De notre correspondante à Montréal,
Le constat de la vérificatrice générale chargée de traquer l’efficacité des programmes publics est sans appel. Le gouvernement néglige depuis plusieurs années de s’assurer de la qualité des cours censés franciser les nouveaux résidents. Résultat : seulement 9% des adultes qui suivent cette formation peuvent tenir une conversation de la vie quotidienne après près un an de cours.
Cela veut dire que 91 % s’avèrent incapables de comprendre ce que leur dit, par exemple, un propriétaire quand ils cherchent une location, ou qu’ils ne peuvent pas occuper un poste qui demande un minimum de communication. Selon les chiffres recueillis par la vérificatrice générale, 17% des personnes qui avaient commencé une formation l’ont abandonnée au bout de quelques semaines.

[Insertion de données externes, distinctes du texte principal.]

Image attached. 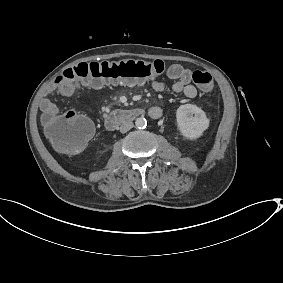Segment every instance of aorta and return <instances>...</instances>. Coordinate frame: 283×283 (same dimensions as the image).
I'll use <instances>...</instances> for the list:
<instances>
[{"label": "aorta", "instance_id": "1", "mask_svg": "<svg viewBox=\"0 0 283 283\" xmlns=\"http://www.w3.org/2000/svg\"><path fill=\"white\" fill-rule=\"evenodd\" d=\"M135 125L139 129H144L147 126V121L144 117H139L135 120Z\"/></svg>", "mask_w": 283, "mask_h": 283}]
</instances>
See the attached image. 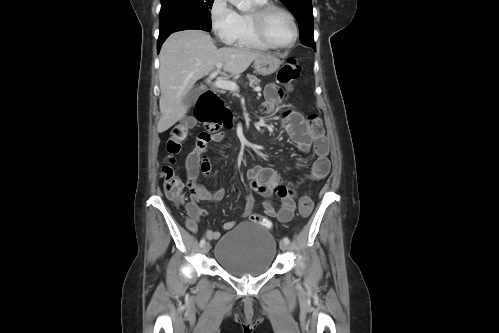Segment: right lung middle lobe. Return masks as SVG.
Masks as SVG:
<instances>
[{
	"label": "right lung middle lobe",
	"instance_id": "obj_1",
	"mask_svg": "<svg viewBox=\"0 0 499 333\" xmlns=\"http://www.w3.org/2000/svg\"><path fill=\"white\" fill-rule=\"evenodd\" d=\"M214 0H161L160 34L186 29L211 30L210 9Z\"/></svg>",
	"mask_w": 499,
	"mask_h": 333
}]
</instances>
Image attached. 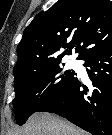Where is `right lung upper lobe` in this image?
Returning a JSON list of instances; mask_svg holds the SVG:
<instances>
[{
    "label": "right lung upper lobe",
    "instance_id": "cb5924a9",
    "mask_svg": "<svg viewBox=\"0 0 112 135\" xmlns=\"http://www.w3.org/2000/svg\"><path fill=\"white\" fill-rule=\"evenodd\" d=\"M112 46L110 0H58L35 16L17 47L14 77L34 73L49 63L61 61L75 47L81 60ZM65 48L62 54L57 52Z\"/></svg>",
    "mask_w": 112,
    "mask_h": 135
}]
</instances>
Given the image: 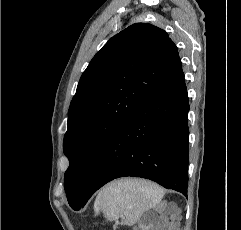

De nombreux abandons en cours de route
D’un point de vue économique, toute cette histoire se révèle être un véritable gaspillage, sans parler des conséquences pour les nouveaux arrivants auxquels on a fait miroiter qu’après leur francisation ils auraient accès à l’emploi de leurs rêves.
Plusieurs ministères contribuent aux programmes de francisation, mais il n’existe aucune communication entre eux. Certains défraient les immigrants pour se retrouver sur les bancs de l’école, d’autres non. Voilà pourquoi plusieurs familles misent sur un emploi immédiat, souvent peu rémunéré, car elles n’ont pas les moyens de vivre avec l’allocation minimum de l’Etat. Du coup, les gens abandonnent leur formation en cours de route.
Des tests jugés inadaptés aux réalités de terrain
Pendant plusieurs années, les gouvernements successifs ont réduit les subventions aux associations souvent chargées des cours, un choix qui se paye maintenant. Sans parler des aberrations administratives. Par exemple, le test pour classer les non-francophones dans une classe de leur niveau se donne en ligne, avec des questions à choix multiples.
Une réalité technologique qui ne correspond pas aux besoins d’immigrants parfois analphabètes, qui tombent parfois par hasard sur la bonne réponse. Résultat des courses, les cours regroupent des personnes aux réalités linguistiques souvent très différentes. Le ministre responsable promet de créer un service unique pour répondre précisément aux besoins des immigrants et aussi d’envoyer davantage ses fonctionnaires voir la façon dont les cours s’organisent sur le terrain.
Scènes surréalistes
Certaines scènes paraissent assez surréalistes, lorsque par exemple, des dizaines d’ouvrières d’usine d’origine asiatique sont amenées à suivre un cours de français au tableau dans une immense cafétéria, après avoir passé toute la journée à coudre des manches de veston. Il n'est pas certain que nombre d'entre elles aient réussi leur examen final.